Did the circuit court err in granting Aiken’s motion to dismiss the strict liability cause of action? [1]

DISCUSSION

Initially, Madison claims that since the issue is novel, it should not have been decided on a Rule 12(b)(6) motion to dismiss.  We disagree. 

As a general rule, important questions of novel impression should not be decided on a motion to dismiss.  Where, however, the dispute is not as to the underlying facts but as to the interpretation of the law, and development of the record will not aid in the resolution of the issues, it is proper to decide even novel issues on a motion to dismiss.  Unysis Corp. v. South Carolina Budget and Control Bd. Div. of Gen. Servs., 346 S.C. 158, 551 S.E.2d 263 (2001).  We find development of the record unnecessary as the present case presents the purely legal issue of whether a pharmacy may be held strictly liable for properly filling a prescription drug in accordance with a physician’s orders. Cf. Unysis Corp., supra (constitutional challenges to Procurement Code proceeding properly resolved on Rule 12(b)(6) motion where there were no factual issues in need of further development); In re Breast Implant Product Liability Litigation, 331 S.C. 540, 554, 503 S.E.2d 445, 451, n. 2 (1998) (certiorari granted to review denial of defendant’s motion to dismiss claim of strict liability of physician for use of breast implant devices).   Accordingly, we find no error in the trial court’s resolution of the issue pursuant to a Rule 12(b)(6) motion.  Further, under the facts of this case, we hold the trial court properly dismissed Madison’s strict liability claim.
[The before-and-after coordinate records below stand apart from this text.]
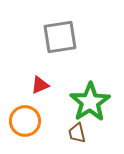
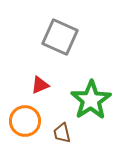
gray square: rotated 33 degrees clockwise
green star: moved 1 px right, 2 px up
brown trapezoid: moved 15 px left
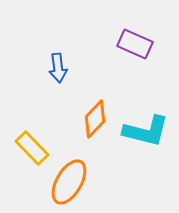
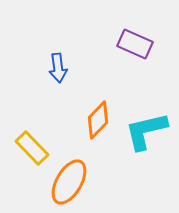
orange diamond: moved 3 px right, 1 px down
cyan L-shape: rotated 153 degrees clockwise
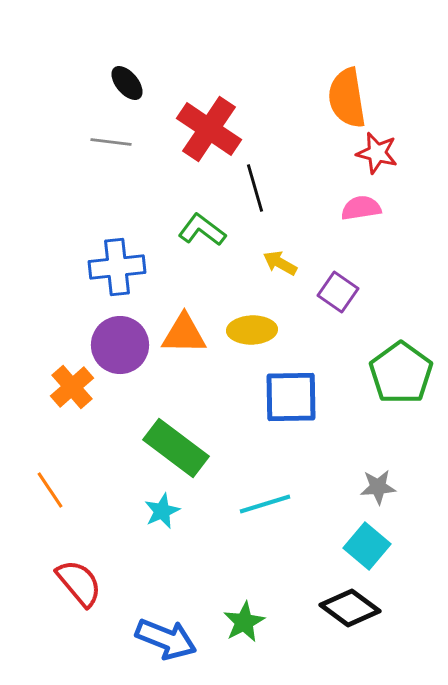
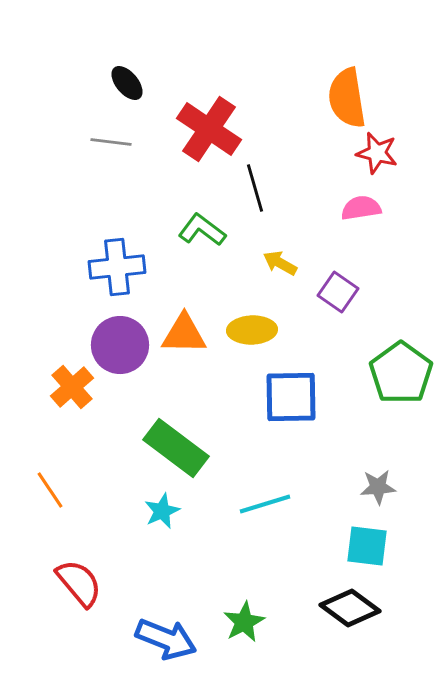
cyan square: rotated 33 degrees counterclockwise
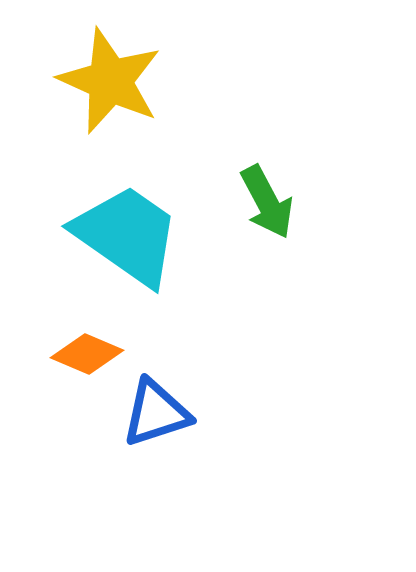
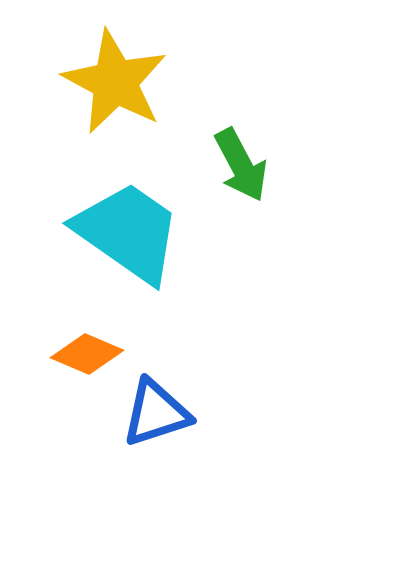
yellow star: moved 5 px right, 1 px down; rotated 4 degrees clockwise
green arrow: moved 26 px left, 37 px up
cyan trapezoid: moved 1 px right, 3 px up
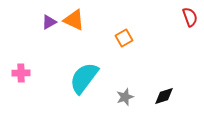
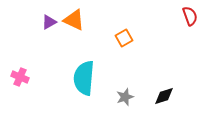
red semicircle: moved 1 px up
pink cross: moved 1 px left, 4 px down; rotated 24 degrees clockwise
cyan semicircle: rotated 32 degrees counterclockwise
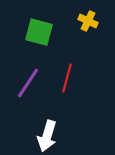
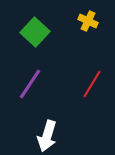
green square: moved 4 px left; rotated 28 degrees clockwise
red line: moved 25 px right, 6 px down; rotated 16 degrees clockwise
purple line: moved 2 px right, 1 px down
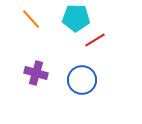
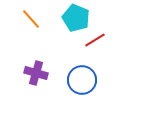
cyan pentagon: rotated 20 degrees clockwise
South Carolina’s strict liability statute, S.C. Code Ann. § 15-73-10 (1976)  (the Defective Products Act), provides, in pertinent part:

One who sells any product in a defective condition unreasonably dangerous to the user or consumer or to his property is subject to liability for physical harm caused to the ultimate user or consumer, or to his property, if

(a) The seller is engaged in the business of selling such a product, and

(b) It is expected to and does reach the user or consumer without substantial change in the condition in which it is sold.

(2) The rule stated in subsection (1) shall apply although

(a) The seller has exercised all possible care in the preparation and sale of his product, and

(b) The user or consumer has not bought the product from or entered into any contractual relation with the seller.

Madison asserts that since a pharmacy “sells” prescription drugs, and § 15-73-10 does not specifically exempt them as sellers, they are strictly liable for the sale of prescription drugs.  We disagree.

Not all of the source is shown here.